# EUR-LEX Subject Matter Checker 
This notebook checks if the sum of the number of search results for each subject matter code for cases = the total number of search results for cases (this should be true). If it is not, we have a problem and we have to figure out another way to extract the subject matter of each case.

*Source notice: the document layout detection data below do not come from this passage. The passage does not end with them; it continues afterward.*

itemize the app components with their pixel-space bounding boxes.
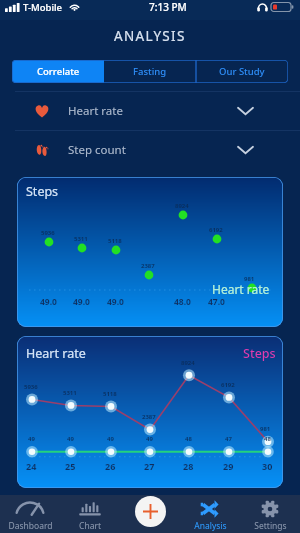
staticText: 49 <box>146 435 153 443</box>
button[interactable]: Correlate <box>12 60 104 83</box>
staticText: 49.0 <box>40 296 57 308</box>
button[interactable]: Analysis <box>180 495 240 533</box>
button[interactable]: Our Study <box>196 60 288 83</box>
staticText: 47.0 <box>208 296 225 308</box>
button[interactable]: Steps <box>17 177 283 327</box>
staticText: 981 <box>260 425 271 433</box>
staticText: 25 <box>65 460 76 472</box>
staticText: Analysis <box>194 520 227 532</box>
staticText: 27 <box>144 460 155 472</box>
button[interactable]: Add <box>135 496 166 527</box>
staticText: Step count <box>68 142 126 158</box>
staticText: 2387 <box>142 413 156 421</box>
staticText: 5311 <box>74 235 88 243</box>
staticText: T-Mobile <box>23 1 63 14</box>
button[interactable]: Heart rate <box>17 336 283 488</box>
staticText: Heart rate <box>68 103 123 119</box>
staticText: 5118 <box>103 390 117 398</box>
staticText: 29 <box>223 460 234 472</box>
staticText: 48.0 <box>174 296 191 308</box>
staticText: 28 <box>183 460 194 472</box>
button[interactable]: Fasting <box>104 60 196 83</box>
staticText: Our Study <box>219 65 265 78</box>
staticText: 24 <box>26 460 37 472</box>
staticText: Dashboard <box>8 520 53 532</box>
staticText: Correlate <box>37 65 80 78</box>
button[interactable]: Step count <box>0 131 300 169</box>
staticText: 5311 <box>63 389 77 397</box>
button[interactable]: Dashboard <box>0 495 60 533</box>
staticText: 6192 <box>209 226 223 234</box>
staticText: 5936 <box>24 383 38 391</box>
staticText: Steps <box>26 183 59 200</box>
staticText: Fasting <box>133 65 167 78</box>
button[interactable]: Chart <box>60 495 120 533</box>
staticText: 49 <box>67 435 74 443</box>
staticText: 7:13 PM <box>149 0 187 14</box>
staticText: 5118 <box>108 237 122 245</box>
staticText: 49 <box>107 435 114 443</box>
button[interactable]: Heart rate <box>0 92 300 130</box>
staticText: Steps <box>243 345 276 362</box>
staticText: ANALYSIS <box>114 27 186 45</box>
staticText: 47 <box>225 435 232 443</box>
staticText: 49.0 <box>107 296 124 308</box>
staticText: 6192 <box>221 381 235 389</box>
staticText: 8924 <box>181 359 195 367</box>
staticText: 49 <box>28 435 35 443</box>
staticText: Heart rate <box>26 345 86 362</box>
staticText: 8924 <box>175 202 189 210</box>
staticText: 26 <box>105 460 116 472</box>
staticText: Heart rate <box>212 281 270 297</box>
staticText: Settings <box>254 520 287 532</box>
staticText: 30 <box>262 460 273 472</box>
staticText: 5936 <box>41 229 55 237</box>
staticText: 2387 <box>141 262 155 270</box>
button[interactable]: Settings <box>240 495 300 533</box>
staticText: 48 <box>185 435 192 443</box>
staticText: 48 <box>264 435 271 443</box>
staticText: Chart <box>79 520 101 532</box>
staticText: 981 <box>244 275 255 283</box>
staticText: 49.0 <box>73 296 90 308</box>
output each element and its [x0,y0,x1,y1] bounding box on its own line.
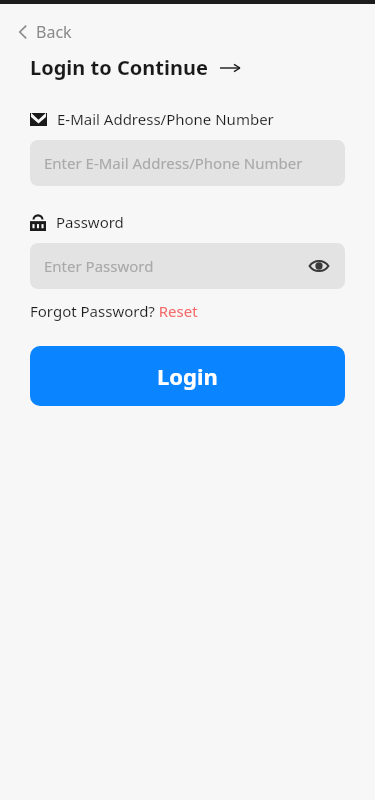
button[interactable]: Back [14,18,76,46]
button[interactable]: Login [30,346,345,406]
button[interactable]: Enter Password [30,243,345,289]
button[interactable]: Show password [307,257,331,275]
staticText: Login [157,361,218,391]
staticText: E-Mail Address/Phone Number [57,109,274,129]
staticText: Login to Continue [30,54,208,81]
button[interactable]: Forgot Password? Reset [30,301,198,321]
staticText: Back [36,21,72,43]
button[interactable]: Enter E-Mail Address/Phone Number [30,140,345,186]
staticText: Enter E-Mail Address/Phone Number [44,153,303,173]
staticText: Enter Password [44,256,154,276]
staticText: Password [56,212,124,232]
staticText: Forgot Password? Reset [30,301,198,321]
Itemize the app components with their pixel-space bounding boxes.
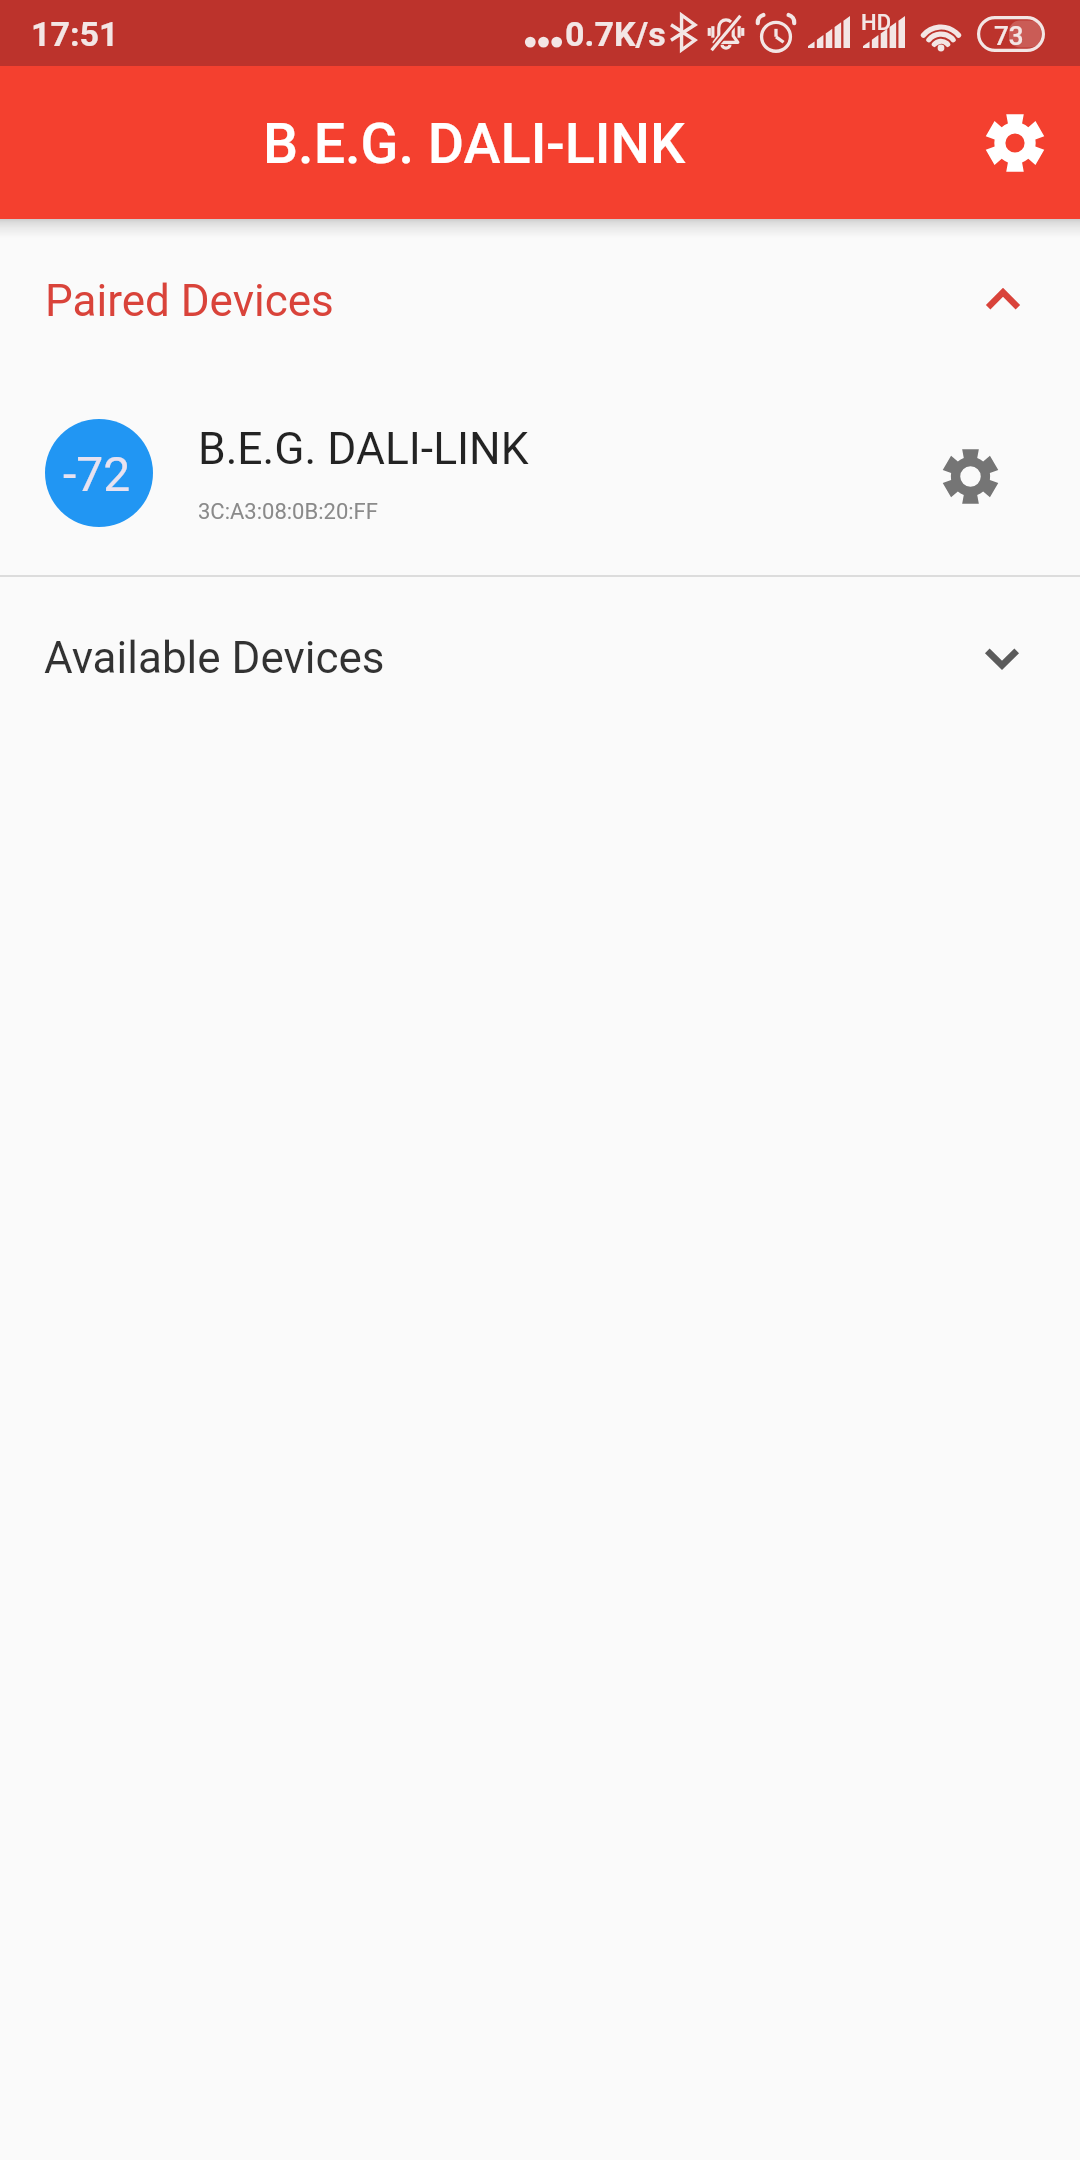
staticText: HD: [861, 10, 892, 36]
staticText: 3C:A3:08:0B:20:FF: [198, 499, 378, 525]
staticText: -72: [63, 446, 131, 502]
button[interactable]: Device settings: [920, 426, 1020, 526]
button[interactable]: Available Devices: [0, 577, 1080, 737]
staticText: 73: [994, 21, 1024, 51]
staticText: Paired Devices: [45, 275, 334, 327]
button[interactable]: Paired Devices: [0, 223, 1080, 378]
staticText: 17:51: [31, 14, 119, 54]
button[interactable]: -72: [0, 385, 1080, 565]
staticText: Available Devices: [44, 632, 385, 684]
button[interactable]: Settings: [965, 93, 1065, 193]
staticText: 0.7K/s: [565, 14, 666, 54]
staticText: B.E.G. DALI-LINK: [263, 111, 685, 176]
staticText: B.E.G. DALI-LINK: [198, 423, 529, 475]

If it is true, then we can extract citations for the cases of each subject matter using its unique URL on EUR-LEX so we don't have to explicitly extract it from the Webpages or metadata anymore. 

## 1. Open file with subject matter codes from EUR-LEX and store codes to array

In [1]:
import csv

subjectMatterCodes = []

with open('../data/SubjectMatterCodes.tsv') as tsvfile:
    reader = csv.reader(tsvfile, delimiter='\t')
    for row in reader:
        subjectMatterCodes.append(row[0])
    
print(subjectMatterCodes)

['ALCO', 'BEI', 'BPAI', 'CAFE', 'CECA', 'CECC', 'CEEA', 'CIT', 'CLUG', 'COAD', 'COES', 'CONC', 'CONJ', 'CORE', 'CROM', 'CULT', 'DFON', 'DGEN', 'DISC', 'DOM', 'EFPJ', 'ELSJ', 'EMPL', 'ENER', 'ENV', 'ETAB', 'EXT', 'FIN', 'FISC', 'FSE', 'INST', 'J-AI', 'LCC', 'LCM', 'LCT', 'MARC', 'MARI', 'NUCL', 'PCIV', 'PDON', 'PEM', 'PIM', 'PIND', 'PREG', 'PRIN', 'PRIV', 'PROC', 'PROP', 'PROT', 'PTOM', 'RAPL', 'RDT', 'RESP', 'RTR', 'SANT', 'SAUV', 'SERV', 'SESO', 'SOPO', 'STAT', 'TELE', 'TOUR', 'TRAN', 'TXTL']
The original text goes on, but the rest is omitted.